_TO DO_
Beginning with the line that contains "na Muntea koja", copy each remaining line of the data below exactly.

_DATA_
———

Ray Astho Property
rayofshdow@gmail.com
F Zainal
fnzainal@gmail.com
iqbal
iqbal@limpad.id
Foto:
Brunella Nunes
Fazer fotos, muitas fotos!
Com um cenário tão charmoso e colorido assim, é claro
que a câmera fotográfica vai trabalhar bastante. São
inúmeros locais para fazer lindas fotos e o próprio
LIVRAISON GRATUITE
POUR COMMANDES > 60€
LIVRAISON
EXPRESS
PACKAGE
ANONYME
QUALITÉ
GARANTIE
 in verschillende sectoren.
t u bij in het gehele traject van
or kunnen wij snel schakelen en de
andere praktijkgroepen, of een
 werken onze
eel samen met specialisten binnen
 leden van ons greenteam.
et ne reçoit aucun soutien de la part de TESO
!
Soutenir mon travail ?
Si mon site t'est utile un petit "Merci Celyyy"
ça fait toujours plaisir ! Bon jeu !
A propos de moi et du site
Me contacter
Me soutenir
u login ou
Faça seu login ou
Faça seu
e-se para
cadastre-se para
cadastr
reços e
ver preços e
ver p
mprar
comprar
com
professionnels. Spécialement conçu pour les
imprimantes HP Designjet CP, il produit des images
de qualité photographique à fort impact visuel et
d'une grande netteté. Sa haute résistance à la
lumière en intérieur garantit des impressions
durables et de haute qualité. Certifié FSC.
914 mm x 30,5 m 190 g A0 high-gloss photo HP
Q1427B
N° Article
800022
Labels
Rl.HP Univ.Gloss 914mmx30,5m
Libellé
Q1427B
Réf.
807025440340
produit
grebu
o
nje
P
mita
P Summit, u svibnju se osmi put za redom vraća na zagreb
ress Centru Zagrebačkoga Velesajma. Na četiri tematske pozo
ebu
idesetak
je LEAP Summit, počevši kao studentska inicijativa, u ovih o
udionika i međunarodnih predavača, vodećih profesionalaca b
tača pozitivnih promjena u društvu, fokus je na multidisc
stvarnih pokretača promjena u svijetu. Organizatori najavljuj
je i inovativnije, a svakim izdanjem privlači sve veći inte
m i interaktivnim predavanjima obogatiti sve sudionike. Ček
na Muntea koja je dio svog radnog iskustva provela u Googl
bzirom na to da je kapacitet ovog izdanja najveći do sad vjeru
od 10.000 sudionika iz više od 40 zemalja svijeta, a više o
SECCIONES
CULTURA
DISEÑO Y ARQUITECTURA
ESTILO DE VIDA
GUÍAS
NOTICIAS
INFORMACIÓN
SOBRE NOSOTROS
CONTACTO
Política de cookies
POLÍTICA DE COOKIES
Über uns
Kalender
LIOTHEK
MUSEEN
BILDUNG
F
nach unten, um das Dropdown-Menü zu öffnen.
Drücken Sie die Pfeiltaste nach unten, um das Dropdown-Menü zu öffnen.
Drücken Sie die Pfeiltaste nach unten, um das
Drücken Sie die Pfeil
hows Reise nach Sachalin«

———

_ANSWER SECTION_
na Muntea koja je dio svog radnog iskustva provela u Googl
bzirom na to da je kapacitet ovog izdanja najveći do sad vjeru
od 10.000 sudionika iz više od 40 zemalja svijeta, a više o
SECCIONES
CULTURA
DISEÑO Y ARQUITECTURA
ESTILO DE VIDA
GUÍAS
NOTICIAS
INFORMACIÓN
SOBRE NOSOTROS
CONTACTO
Política de cookies
POLÍTICA DE COOKIES
Über uns
Kalender
LIOTHEK
MUSEEN
BILDUNG
F
nach unten, um das Dropdown-Menü zu öffnen.
Drücken Sie die Pfeiltaste nach unten, um das Dropdown-Menü zu öffnen.
Drücken Sie die Pfeiltaste nach unten, um das
Drücken Sie die Pfeil
hows Reise nach Sachalin«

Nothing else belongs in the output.